Many local companies and families are hurting right now.
When we all struggle to face the day-to-day events that impact us personally, it’s difficult to look at the big picture and speculate on what the economic future will look like.
Right now, it is too early to determine the long-term impacts of COVID-19 on the local economy. Undoubtedly, we will continue to see supply chain disruptions and impacts across all sectors.
The industries most vulnerable from the pending COVID-19 recession are leisure and hospitality, travel, employment services and transportation. The oil and gas industry is suffering not only from a reduction in global demand due to the virus, but also the effects of a price war.
The Oklahoma City metro boasts 3,000 foodservice and drinking places employing over 60,000 workers. The vast majority of those restaurants and bars are operated by small business owners.
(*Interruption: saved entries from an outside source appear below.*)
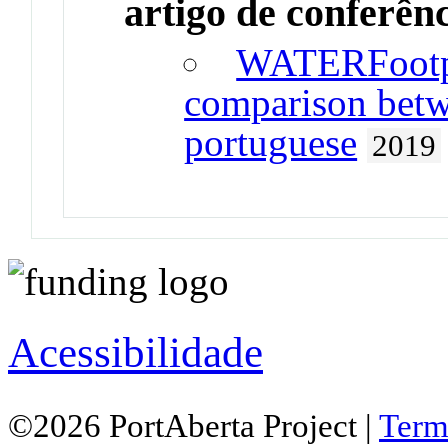
artigo de conferên
WATERFootpr
comparison betw
portuguese
2019
Acessibilidade
©2026 PortAberta Project |
Term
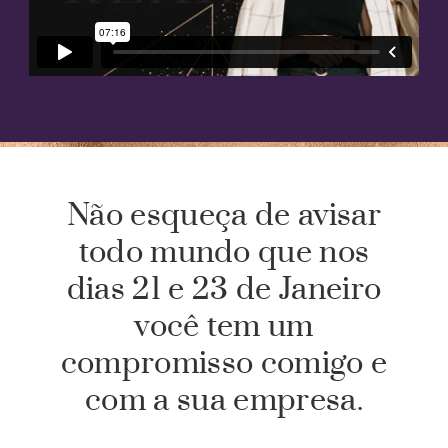
Não esqueça de avisar
todo mundo que nos
dias 21 e 23 de Janeiro
você tem um
compromisso comigo e
com a sua empresa.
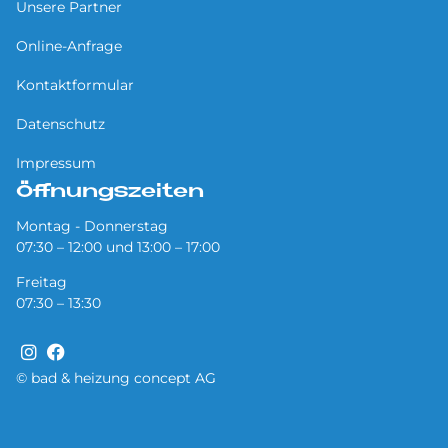
Unsere Partner
Online-Anfrage
Kontaktformular
Datenschutz
Impressum
Öffnungszeiten
Montag - Donnerstag
07:30 – 12:00 und 13:00 – 17:00
Freitag
07:30 – 13:30
© bad & heizung concept AG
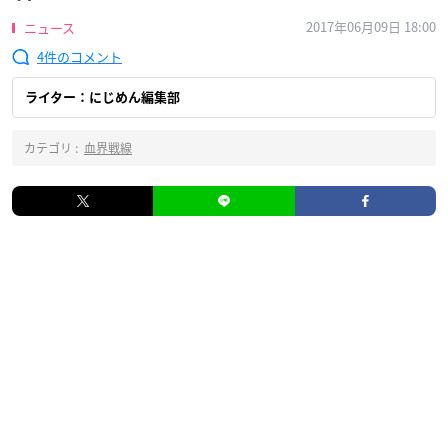
2017年06月09日 18:00
ニュース
4
ライター：にじめん編集部
カテゴリ :
血界戦線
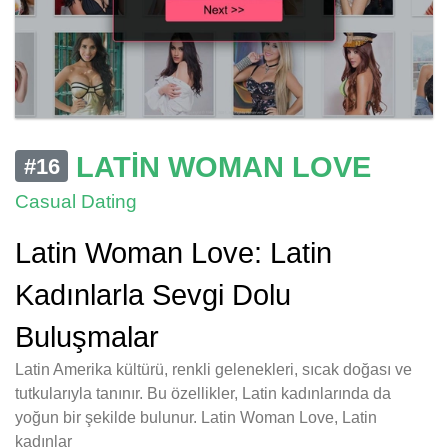
LATIN WOMAN LOVE
#16
Casual Dating
Latin Woman Love: Latin
Kadınlarla Sevgi Dolu
Buluşmalar
Latin Amerika kültürü, renkli gelenekleri, sıcak doğası ve
tutkularıyla tanınır. Bu özellikler, Latin kadınlarında da
yoğun bir şekilde bulunur. Latin Woman Love, Latin
kadınlar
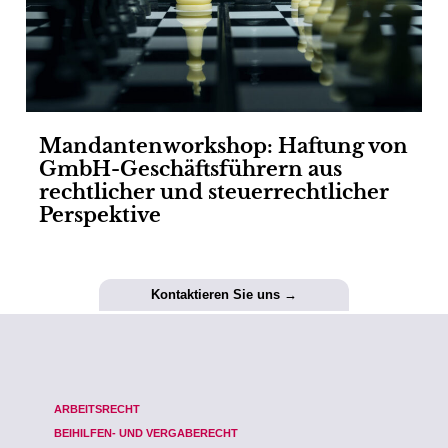
Mandantenworkshop: Haftung von
GmbH-Geschäftsführern aus
rechtlicher und steuerrechtlicher
Perspektive
Kontaktieren Sie uns →
ARBEITSRECHT
BEIHILFEN- UND VERGABERECHT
We support and admire businesses in all industry sectors for being creative to make things work during a very difficult time.
In February, we released our 2020 Oklahoma City Economic Forecast. At that time, while a softening of local conditions was expected, there was optimism that the Oklahoma City metro economy would continue to grow adding 2,900 jobs or 0.5 percent growth in 2020. This followed strong results from 2019 during which annual job growth was 1.2 percent or 7,900 jobs.
Oklahoma City started 2020 with an unemployment rate of 2.9 percent which was eighth lowest among large metropolitan areas. While the numbers will change, it’s important to use that information as a benchmark going forward.
Even during this time of uncertainty, the Greater Oklahoma City Chamber continues to receive new inquiries from businesses considering relocation to OKC. In addition, the team is working on 71 existing projects in our pipeline from companies considering expansion to our area.
That is a testament to the attractiveness of the Oklahoma City market. It reflects optimism within certain segments of the business community that there will be a return to normalcy at some point – even if it is hard to imagine right now.
It’s difficult to see what will transpire later in the year and how many of those projects will still materialize or be delayed. However, there are several current examples of companies expanding or being innovative.
Some of those success stories include companies like Synq3 and Prairie Wolf.
Synq3, a work-from-home company located in Moore, handles restaurant delivery requests and continues to grow to meet increased demand for take-out food orders. Prairie Wolf Spirits uses its talents as a distillery to produce hand sanitizer and meet a critical need.
Several other firms also are hiring.
Matching companies with individuals who have been displaced from their jobs will be vital to retaining talent. Industries such as healthcare and distribution/logistics have expanding needs. Retraining will be extremely important to address gaps in the new workforce. This has always been important but is now more critical than ever before.